On Mt. Baldy’s rocky trails, all the regulars know “Sam,” a sturdy hiker of 78 years.
By his count, Seuk Doo Kim has climbed the mountain nearly 750 times and aims to log 1,000 summits by next year.
“If you go to Baldy tomorrow, you will run into him,” said his son, David Kim. “You will never see another man who loves hiking or who is as obsessed with hiking as him.”
On a recent Sunday morning, he ascended the domed peak for the 100th day in a row.
“I’m feeling God’s embrace — this is better than church,” Sam said on the way up. “My shortcut is the Holy Spirit.”
But it’s faith in his own legs and lungs that lets him veer off the main trail and scramble up routes that leave others gasping for air.
Hiking days begin with Kim driving about an hour and a half from his home in Culver City.
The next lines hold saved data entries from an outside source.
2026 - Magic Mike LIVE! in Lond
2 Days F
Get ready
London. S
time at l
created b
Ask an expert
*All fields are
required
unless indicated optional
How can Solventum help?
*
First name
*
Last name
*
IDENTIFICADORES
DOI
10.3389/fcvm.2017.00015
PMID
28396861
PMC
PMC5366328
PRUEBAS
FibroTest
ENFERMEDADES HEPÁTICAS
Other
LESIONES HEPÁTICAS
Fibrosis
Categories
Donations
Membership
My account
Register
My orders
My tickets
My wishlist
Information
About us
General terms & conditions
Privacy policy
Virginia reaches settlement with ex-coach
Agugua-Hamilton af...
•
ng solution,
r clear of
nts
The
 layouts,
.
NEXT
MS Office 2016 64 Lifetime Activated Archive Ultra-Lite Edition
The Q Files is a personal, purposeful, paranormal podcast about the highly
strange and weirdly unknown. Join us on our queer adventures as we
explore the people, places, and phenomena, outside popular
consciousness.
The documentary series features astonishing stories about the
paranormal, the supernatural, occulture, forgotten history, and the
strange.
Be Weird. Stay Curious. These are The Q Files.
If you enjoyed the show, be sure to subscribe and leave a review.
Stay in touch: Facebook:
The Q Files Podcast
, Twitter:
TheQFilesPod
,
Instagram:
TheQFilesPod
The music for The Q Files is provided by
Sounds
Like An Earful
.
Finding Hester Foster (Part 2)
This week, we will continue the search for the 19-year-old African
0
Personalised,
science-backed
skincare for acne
He parks his BMW at Manker Flats, throws on a 20-pound backpack full of snacks and three liters of water, and heads out, his presence as unsurprising as that of a scrub jay or a scurrying lizard.
“What time did you start?” he’ll ask weary hikers along the granite scree. “How old are you?”
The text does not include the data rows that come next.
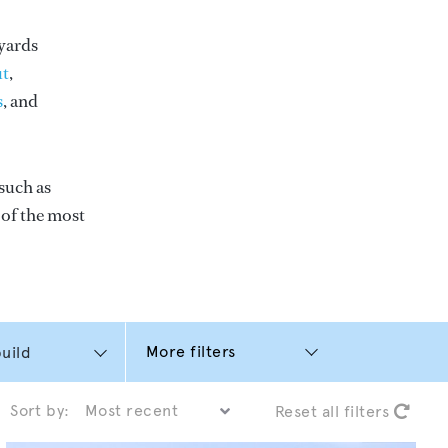
yards
t
,
s
, and
such as
e of the most
More filters
Sort by:
Reset all filters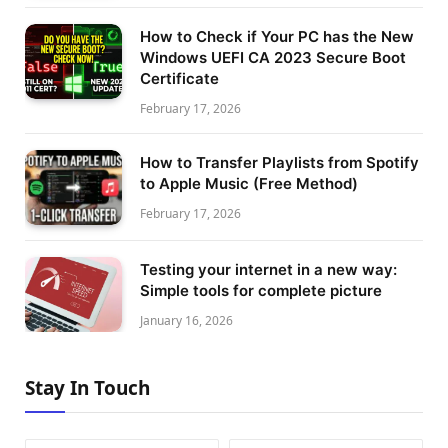
How to Check if Your PC has the New
Windows UEFI CA 2023 Secure Boot
Certificate
February 17, 2026
How to Transfer Playlists from Spotify
to Apple Music (Free Method)
February 17, 2026
Testing your internet in a new way:
Simple tools for complete picture
January 16, 2026
Stay In Touch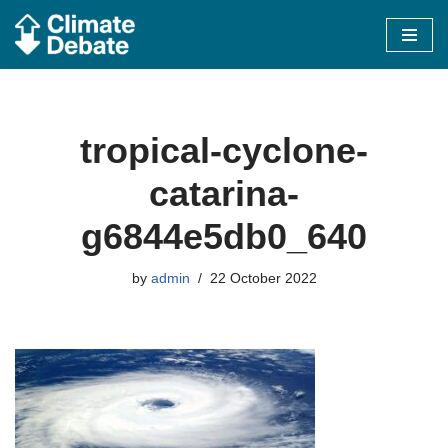
Skip
to
content
tropical-cyclone-
catarina-
g6844e5db0_640
by
admin
22 October 2022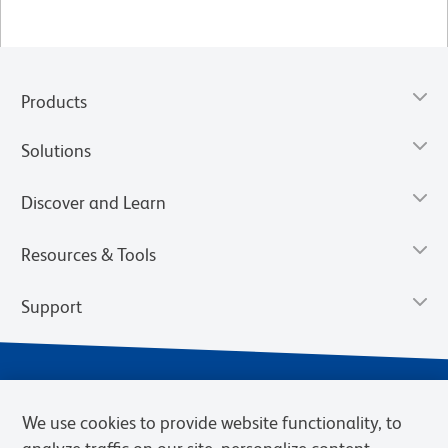
Products
Solutions
Discover and Learn
Resources & Tools
Support
We use cookies to provide website functionality, to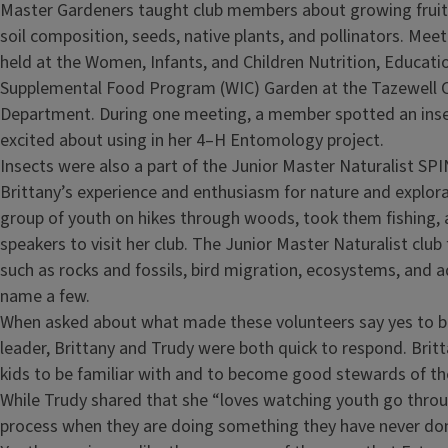
Master Gardeners taught club members about growing fruit
soil composition, seeds, native plants, and pollinators. Me
held at the Women, Infants, and Children Nutrition, Educati
Supplemental Food Program (WIC) Garden at the Tazewell 
Department. During one meeting, a member spotted an inse
excited about using in her 4–H Entomology project.
Insects were also a part of the Junior Master Naturalist SPI
Brittany’s experience and enthusiasm for nature and explora
group of youth on hikes through woods, took them fishing, 
speakers to visit her club. The Junior Master Naturalist club
such as rocks and fossils, bird migration, ecosystems, and aq
name a few.
When asked about what made these volunteers say yes to 
leader, Brittany and Trudy were both quick to respond. Britt
kids to be familiar with and to become good stewards of the
While Trudy shared that she “loves watching youth go throu
process when they are doing something they have never don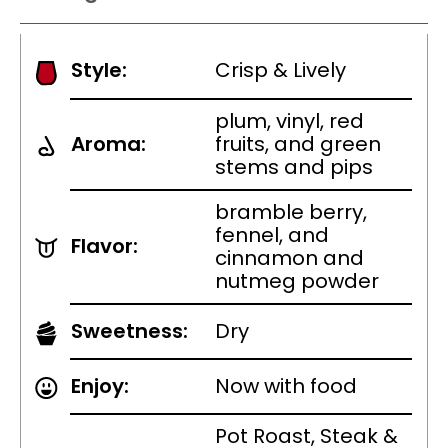
Style:
Crisp & Lively
plum, vinyl, red
Aroma:
fruits, and green
stems and pips
bramble berry,
fennel, and
Flavor:
cinnamon and
nutmeg powder
Sweetness:
Dry
Enjoy:
Now with food
Pot Roast, Steak &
Happy for a distraction from blisters and sore feet, most stop to talk.
Sam doesn’t take “no” for an answer when he hands them jelly beans, a bag of Doritos or a Clif Bar. He’s even more persistent about getting selfies with the people he encounters, posing for hundreds over the years.
“It got to the point where I said no more pictures,” said Ellen Coleman, 63, of Riverside, as she descended the Ski Hut Trail. “He calls me Superwoman, but he’s significantly older than me so I call him Superman. He’s incredible.”
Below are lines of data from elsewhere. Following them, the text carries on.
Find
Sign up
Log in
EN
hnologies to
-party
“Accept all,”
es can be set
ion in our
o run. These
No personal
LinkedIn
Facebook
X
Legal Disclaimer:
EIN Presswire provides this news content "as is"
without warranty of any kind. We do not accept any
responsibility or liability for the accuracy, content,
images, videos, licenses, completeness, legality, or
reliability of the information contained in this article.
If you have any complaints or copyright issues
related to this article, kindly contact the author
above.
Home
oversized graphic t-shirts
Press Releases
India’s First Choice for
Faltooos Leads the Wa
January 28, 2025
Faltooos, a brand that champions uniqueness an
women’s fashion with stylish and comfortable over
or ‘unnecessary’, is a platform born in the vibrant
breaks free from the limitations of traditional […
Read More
Sam has made the journey more than 240 times this year alone, and he has the time-stamped photos to prove it.
Climbing Mt. Baldy is not a remarkable feat. It’s a nearly 4,000-foot climb up a well-maintained trail that many hikers use to train for more difficult peaks. And others claim to have hiked it more times than Sam. But this septuagenarian’s resiliency impresses those many years his junior.
“That’s my idol right there,” said Thavee Nantarojaporn, 49, of South Pasadena, who was trail running on a sunny morning. “Anybody who can do it 100 days in a row is awesome.”
In 1981, Sam and his family moved from South Korea to Southern California, where he worked as a manager at the Bank of Seoul. He later bought and operated a convenience store. At one point he had not taken a day off in nine years, his son said.
Sam’s enthusiasm for the 10,064-foot mountain — the highest point in the San Gabriel range and Los Angeles County — has inspired dozens of hikers to share stories on blogs and social media.
Kevin Ngo, 28, of Long Beach, was camping atop Baldy the week of Thanksgiving and awoke to find Sam outside his tent in the middle of the night.
“I could not believe my eyes when I opened up my tent and saw him standing out there,” Ngo said.
They exchanged food and talked awhile before Sam descended back into the darkness. “I still find myself asking if that all really happened,” Ngo said.
Nithin Siddharth met Sam earlier this year on the trail. He posted a photo on Facebook that shows Sam with his friends at the summit of Mt. Baldy, holding the South Korean flag.
The caption reads: “Here’s to Kim and the power of the human spirit. For me he is literally the spirit of that mountain.”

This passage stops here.